There are just a couple of places that you’ll go to overclock. Both are under Advanced Settings in BIOS. The first is named CPU and is right at the top. To further confuse you there really aren’t any CPU settings in there. The second is Jumperfree Settings and this is where the real action starts.
ADVANCED SETTINGS: Jumperfree
Jumperfree is where the action takes place in overclocking. In here you set the FSB speed, the Vcore and Vdimm as well as PCI bus and PCIe speeds. As explained above there is no real FSB on the 939 socket mobos so the Award BIOS has, instead, a setting called CPU freq.
CPU Freq is interchangeable with FSB and from here on out I will refer to it as such, when pertinent. Setting CPU freq, or FSB, is the basis for every other setting we make in overclocking. Everything else multiplies from this number and we set voltages to compensate for an aggressive setting here. This is the number we play with the most. It is a straightforward setting increasing in 1 MHZ increments. How it interacts with everything else is what is important. Think of CPU freq, or FSB, as the base speed setting for the entire system. Some terms and how they interact with the FSB number will illustrate the importance of FSB and how everything works in overclocking:
MULTIPLIER:You’ll find two multipliers on the A8N SLI Deluxe. One is the CPU multiplier under Jumperfree and the other is the HTT multiplier under CPU. CPU Multiplier controls the CPU speed and the HTT multiplier controls the Hyper Transport Link and will be explained in the CPU Settings section.
HTT and the CPU use multipliers to get their actual operating freq from the FSB speed. RAM uses a divider and is explained in the next section also. All AMD 64 CPU’s come with the FSB speed set to 200MHZ and get to the actual operating frequency of the CPU with a multiplier. A 2.6GHZ or 2600MHZ CPU will have a 13x multiplier (13 x 200MHZ = 2600MHZ or 2.6GHZ) and a 2.2 GHZ or 2200MHZ CPU will have an 11X multiplier (11 x 200MHZ = 2200MHZ or 2.2GHZ). FX CPU’s are the only CPU’s where you can go up on the multiplier. The rest are capped and you can only go down.

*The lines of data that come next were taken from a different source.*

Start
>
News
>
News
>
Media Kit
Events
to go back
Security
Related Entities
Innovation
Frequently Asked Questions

You may want to change a multiplier from say 11X to 10X to get the FSB a little higher while leaving your CPU running at what you have found to be its top end speed. This would be helpful in getting a little more speed from RAM on a 5/4 divider (explained below) while leaving the CPU alone.
VOLTAGE: Please be advised that the below is how my non-electrical engineering mind pictures things, so it may not be technically accurate but should give you a good enough idea to understand what is going on.

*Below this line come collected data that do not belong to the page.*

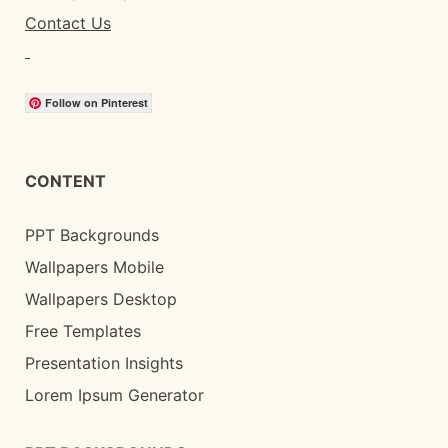
Contact Us
Follow on Pinterest
CONTENT
PPT Backgrounds
Wallpapers Mobile
Wallpapers Desktop
Free Templates
Presentation Insights
Lorem Ipsum Generator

Voltage is just as vital to overclocking as FSB speeds. Think of the voltage running through your system as a squared sine wave. Your household uses 60HZ AC (US) so you’ll have a 60HZ sine wave or 60 peaks per second going above and below the 0 line.

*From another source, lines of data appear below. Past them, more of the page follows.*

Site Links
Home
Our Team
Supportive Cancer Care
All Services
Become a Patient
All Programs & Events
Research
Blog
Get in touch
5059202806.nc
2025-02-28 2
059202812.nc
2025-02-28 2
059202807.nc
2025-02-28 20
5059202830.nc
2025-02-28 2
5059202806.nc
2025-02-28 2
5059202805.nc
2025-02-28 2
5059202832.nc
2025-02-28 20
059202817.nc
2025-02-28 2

Of course, PC’s use DC because it is much more accurately delivered and doesn’t alternate. Just hook up a voltmeter to your AC line and you’ll see that the 120v coming into your house shifts around. Plus it goes into the negative as it alternates. So cut off that below zero portion of the sine wave and you are close to the DC voltage curve. The PC uses a square wave versus the AC sine wave, as it is a digital DC signal. Think rather than the rolling hills signature you would see on an oscilloscope for AC, the DC voltage in a PC as a series of blocks, with slightly inward slanted sides, such as a long line of pyramids with their top half’s lopped off and all of the pyramids being of the same exact height and width with the same slope to the lines.
Height is the voltage and width is the frequency. The higher the lopped off pyramids, the higher the voltage, the more narrow the lopped off pyramids, the higher the frequency. Now, increase that pattern exponentially into the MHZ range and you have the voltage pattern for our systems. Everything is clocked off this rising and falling signal.
This is why Vcore, the voltage to your CPU core, is important in overclocking. I’ll explain why through an example. Your new Manchester core has a base Vcore of 1.35 volts. This means the voltage plateaus at 1.35v, then descends to zero and rises back up to 1.35v. Your system will set a threshold at say 1.32v and the area between 1.32v and 1.35v’s is the rising and falling clock cycle that we talk about all the time and from which your system sets the operating speed. You have a clear rise starting at 1.32v, which plateaus at 1.35v and then a clear descent, which ends at 1.32v again. DDR RAM reads and writes on both the up and down of this curve, hence, Double Data Rate.
Now lets increase that freq from 2000MHZ to 2200MHZ but leave the plateau at 1.35v. There are a lot more rises, plateaus and descents in the voltage curve now and they are necessarily closer together. Height hasn’t changed as the voltage still plateaus at 1.35v but width has decreased as the frequency has gone from 200MHZ to 2200MHZ. Things are getting crowded and the CPU and other parts need a clearly delineated rise, plateau and fall to time everything correctly. But we are still stable so no worries yet.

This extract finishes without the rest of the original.